Mais l’inquiétude d’Antonie de Sabaillan ne tenait sans doute pas uniquement à la crainte de trouver mademoiselle Céline éveillée, car elle devint plus triste, plus pensive devant ce tableau gracieux, dont un peintre et un poète eussent été éblouis.
Les vêtements de jour retirés avec insouciance, et tous à la fois, gardaient dans leur affaissement sur un fauteuil et sur le parquet une vague empreinte du corps qu’ils avaient contenu. Les bijoux, la montre, des bagues s’éparpillaient sur une petite table en bois de rose, à travers des rubans et des fleurs fanées. Le corset, détaché le dernier, avait sans doute été jeté avec impatience sur une chaise basse, placée près du lit; le lacet serpentait jusqu’à la pantoufle, commençant une petite ligne blanche qui grandissait avec le pied et la jambe, pour s’épanouir dans cette sorte de voie lactée, teintée de rose, que formaient la poitrine et tout le corps, sous les transparences et les intermittences des draps.
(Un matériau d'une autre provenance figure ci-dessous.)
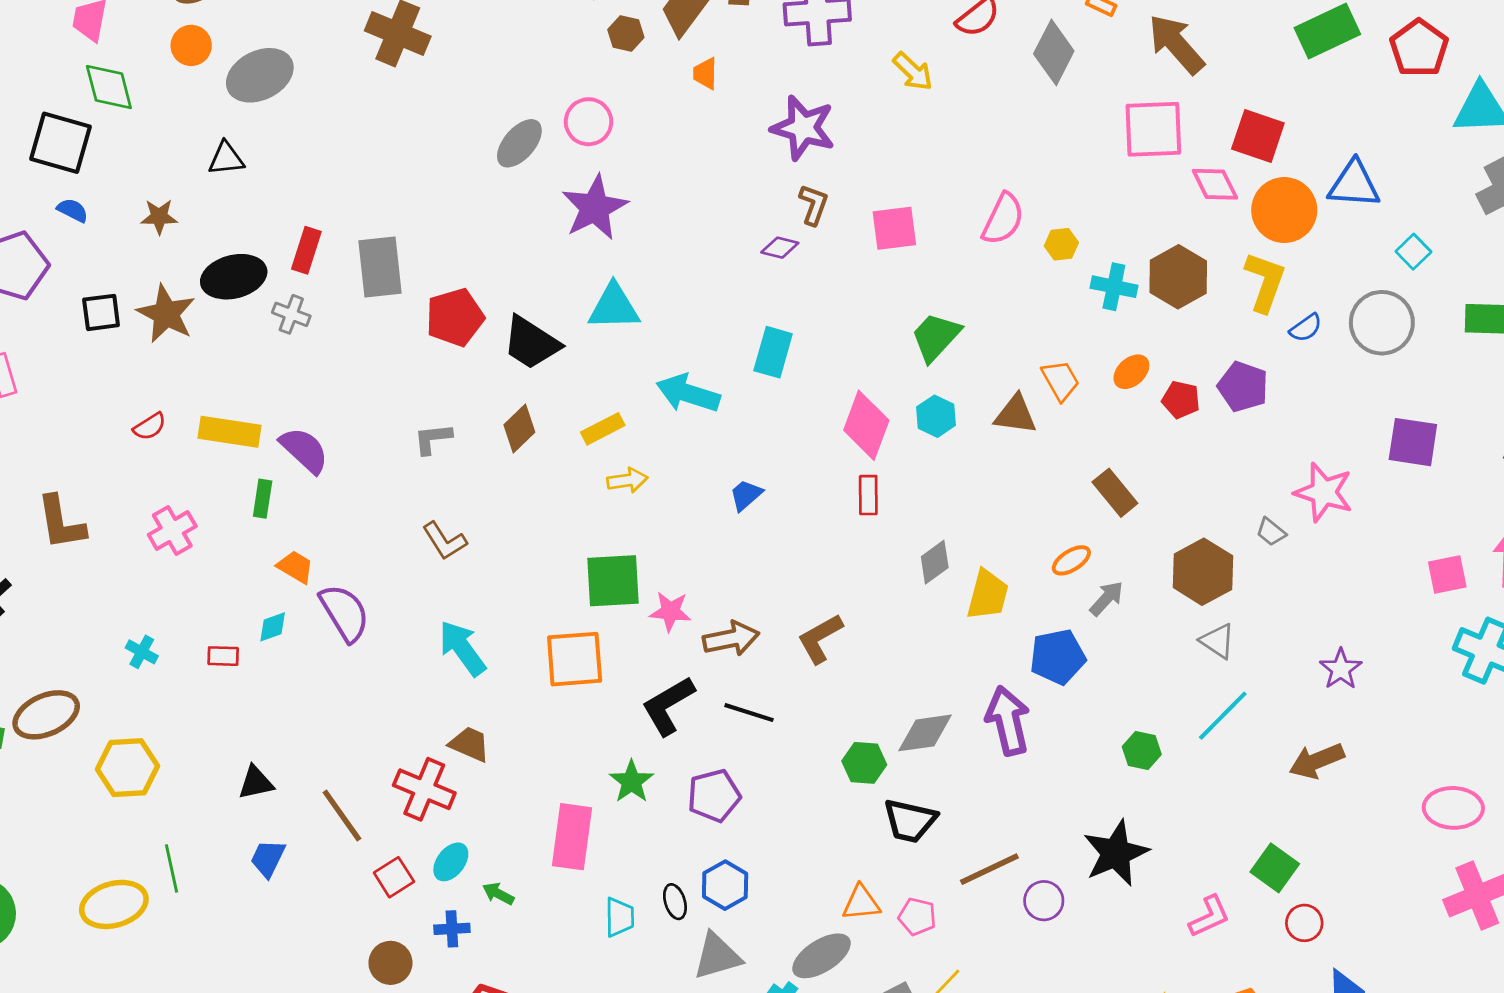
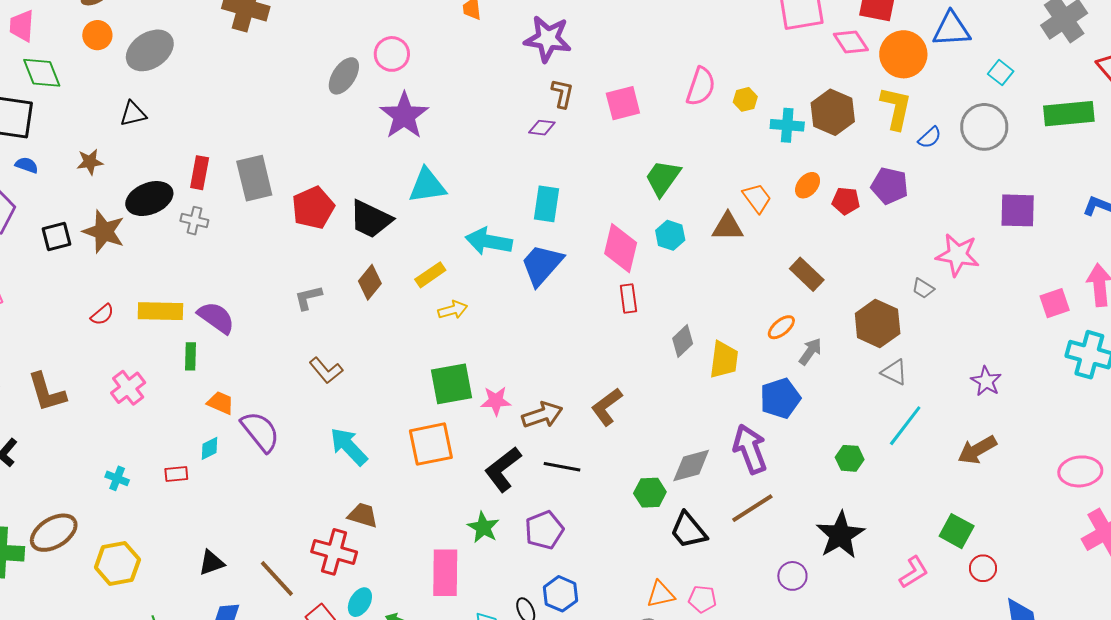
blue trapezoid: (746, 495) -> (542, 265), moved, size x1.8
black trapezoid: (910, 821) -> (688, 530), turned 45
brown line: (989, 869) -> (752, 508), moved

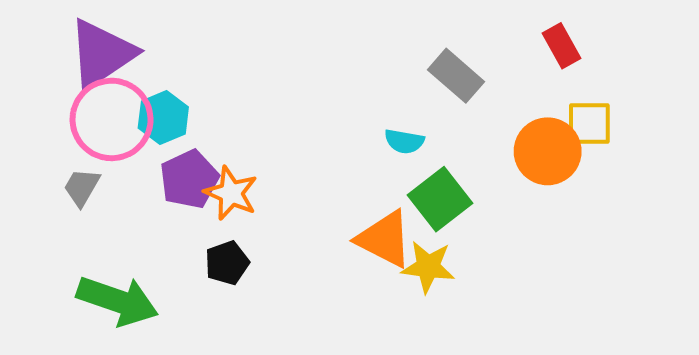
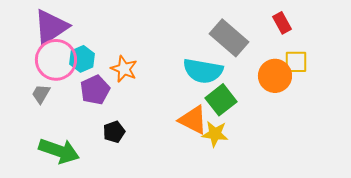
gray rectangle: (456, 76) -> (229, 38), size x1.4
cyan semicircle: (404, 141) -> (203, 71), size x2.0
orange star: (231, 193) -> (124, 69), moved

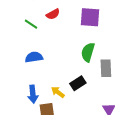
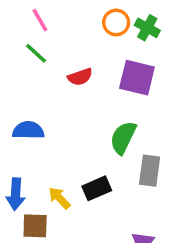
red semicircle: (53, 14) -> (80, 77), moved
green line: (31, 24) -> (36, 53), moved

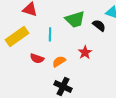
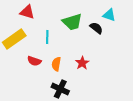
red star: (85, 52) -> (82, 63), moved
orange semicircle: (59, 61) -> (56, 64), turned -48

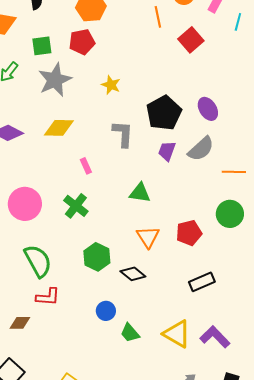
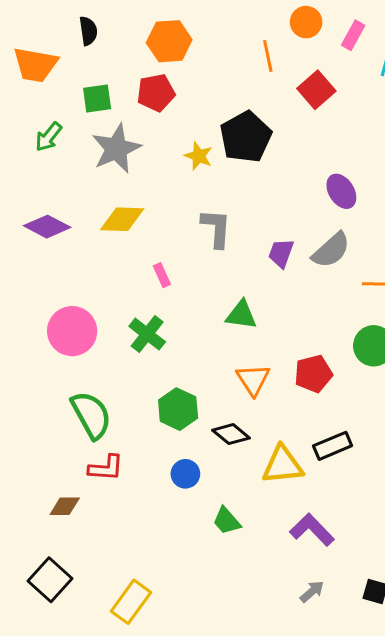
black pentagon: (164, 113) -> (246, 137), moved
blue circle: (106, 311) -> (185, 474), moved
yellow triangle: (177, 334) -> (283, 465), moved, turned -36
purple L-shape: (215, 337) -> (312, 530), moved

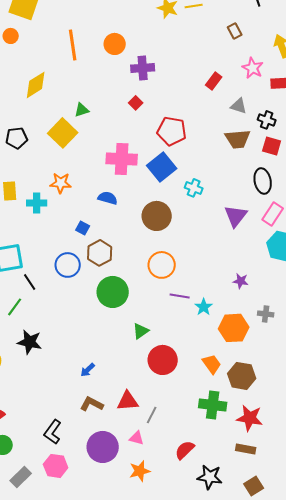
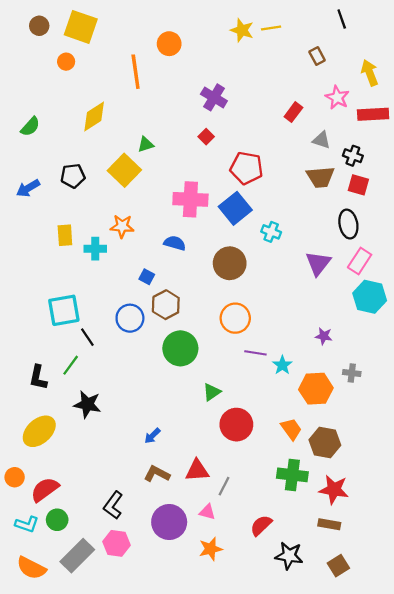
orange circle: (115, 44) -> (169, 44), moved
purple cross: (143, 68) -> (214, 97), turned 35
gray rectangle: (21, 477) -> (77, 556), size x1.4

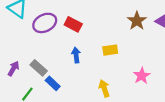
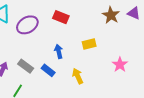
red rectangle: (73, 24) -> (61, 17), moved
blue rectangle: (53, 83) -> (48, 70), moved
yellow arrow: (104, 88) -> (78, 76), moved

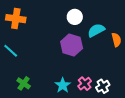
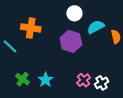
orange cross: (16, 19) -> (31, 28), moved
cyan star: (63, 85) -> (46, 80), moved

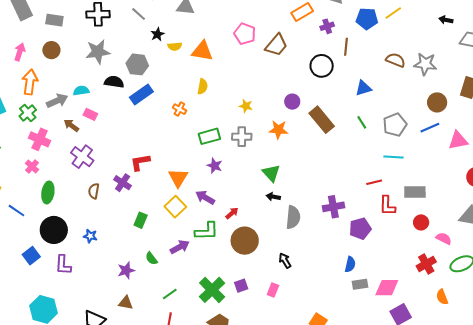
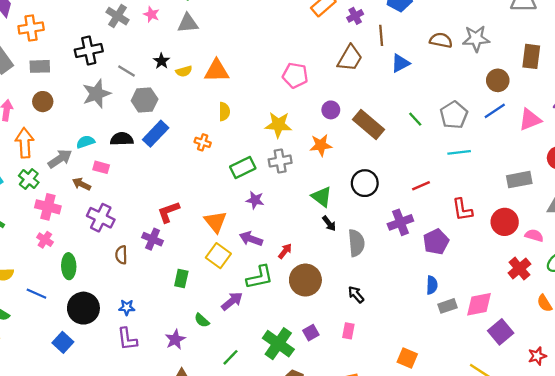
gray line: (139, 14) -> (127, 71), moved
pink pentagon: (245, 34) -> (295, 75), moved
brown trapezoid: (276, 45) -> (350, 58), moved
black circle: (322, 66) -> (365, 183), moved
black semicircle: (114, 82) -> (122, 139), moved
blue triangle: (363, 88) -> (400, 63), moved
yellow star: (246, 106) -> (278, 125), size x1.6
red line: (374, 182) -> (421, 186), moved
gray rectangle: (415, 192) -> (519, 180), moved
black arrow: (273, 197) -> (329, 223), turned -128
red circle: (421, 222) -> (505, 222), size x1.5
purple L-shape: (63, 265) -> (127, 339), moved

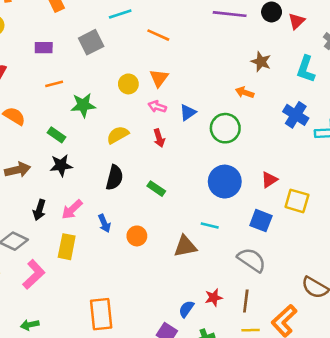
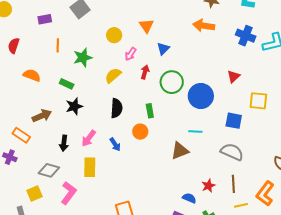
orange triangle: (159, 78) -> (147, 26), moved
orange line: (54, 84) -> (58, 45), turned -64
orange arrow: (245, 92) -> (204, 26), size x1.5
pink arrow: (157, 107) -> (131, 54), moved, turned -64
green circle: (225, 128) -> (172, 82), moved
red arrow: (159, 138) -> (145, 72), turned -136
red triangle: (269, 180) -> (233, 77), moved
green rectangle: (156, 189) -> (150, 111), turned 56
orange circle: (137, 236) -> (140, 132), moved
blue semicircle: (186, 309) -> (189, 198), turned 88

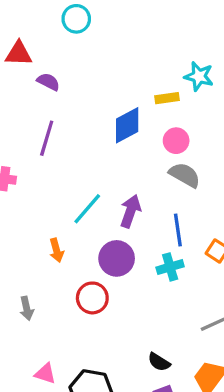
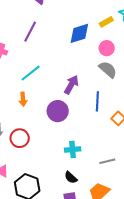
yellow rectangle: (167, 98) -> (106, 22), turned -32
cyan line: (87, 209) -> (31, 73), moved
cyan cross: (170, 267) -> (73, 149), moved
red circle: (92, 298) -> (20, 138), moved

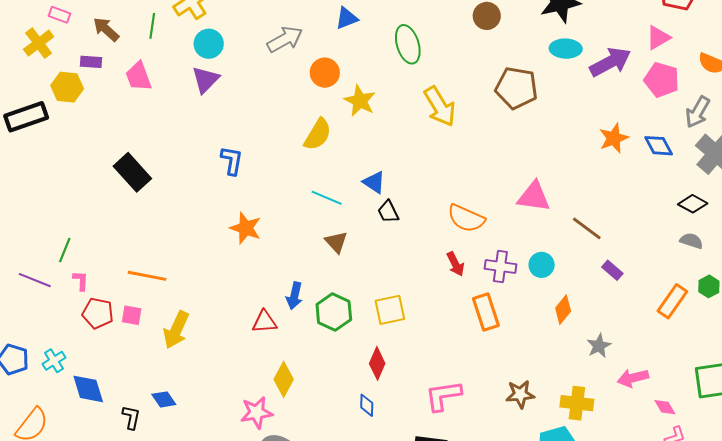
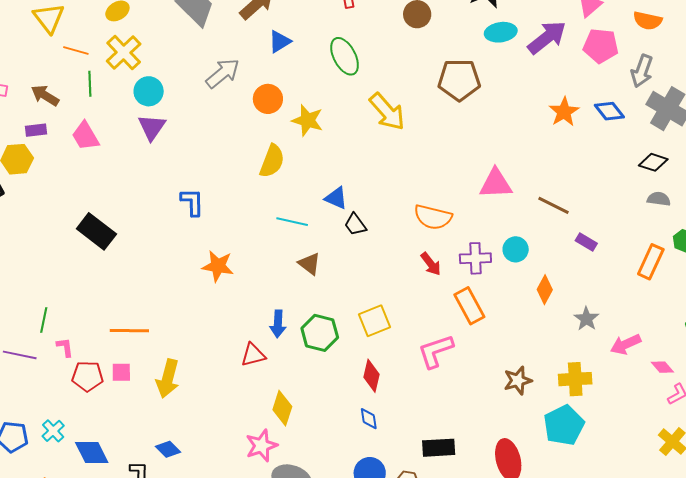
pink L-shape: (443, 396) -> (436, 351), moved

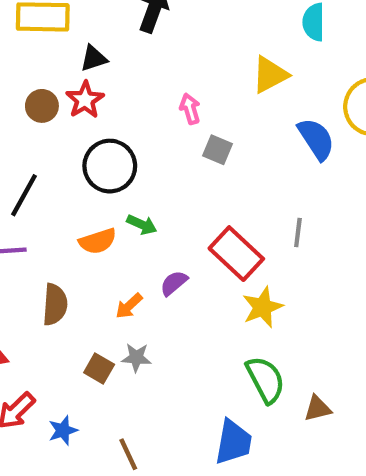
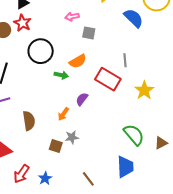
pink arrow: (190, 109) -> (72, 17), turned -72
gray line: (298, 232) -> (125, 60), moved
orange semicircle: (98, 241) -> (78, 61), moved
yellow star: (262, 307) -> (144, 90), moved
brown line: (128, 454) -> (88, 179), moved

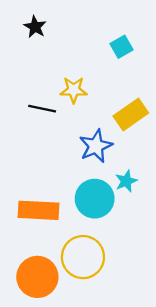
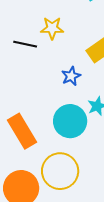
blue star: (96, 146) -> (71, 76), size x0.7
orange rectangle: (39, 210) -> (22, 131), turned 56

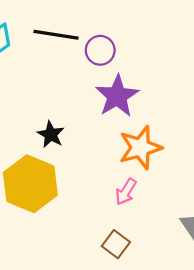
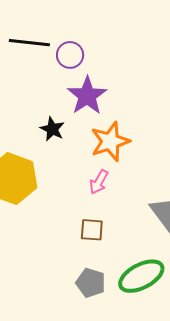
black star: (51, 134) -> (52, 129), moved
brown square: (116, 244) -> (92, 230), turned -30

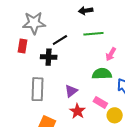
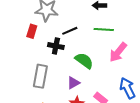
pink arrow: (111, 54) -> (118, 52), size x1.5
green semicircle: (102, 74) -> (84, 61), moved, turned 30

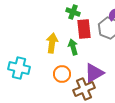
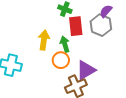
orange circle: (62, 74) -> (61, 60), moved

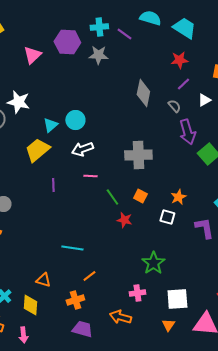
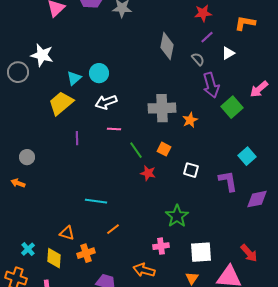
orange star: (178, 197) -> (190, 120), moved
orange cross: (75, 300) -> (86, 253), moved

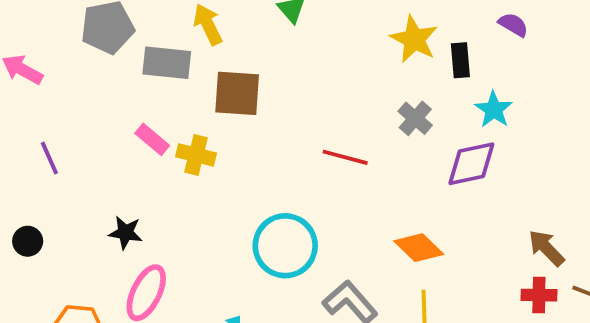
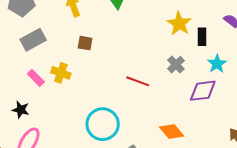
gray rectangle: (167, 63) -> (33, 40), moved, turned -40
brown square: (237, 93) -> (85, 43), size x0.6
pink rectangle: (152, 139) -> (36, 78), moved

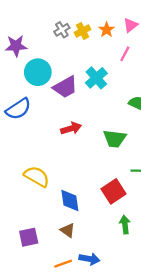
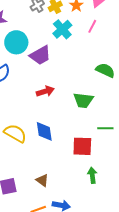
cyan cross: (96, 78) -> (62, 29), moved
red square: (113, 191) -> (82, 146), turned 35
blue diamond: (70, 201) -> (44, 131), moved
Une bougie, qu’on avait oublié d’éteindre, s’était consumée jusqu’à la fin, dans un petit flambeau bas, en vieux saxe, posé sur un guéridon.
Céline avait eu hâte de se coucher, de s’endormir, sous l’accablement de la chaleur du jour, de l’ennui et de ses vingt ans.
A en juger par cette jambe de Diane chasseresse, par ce bras d’un modelé fin, par cette bouche empourprée, par ces abondants cheveux noirs, la dormeuse devait être grande, souple, tour à tour active et nonchalante, une statue de la Renaissance plutôt qu’une statue antique.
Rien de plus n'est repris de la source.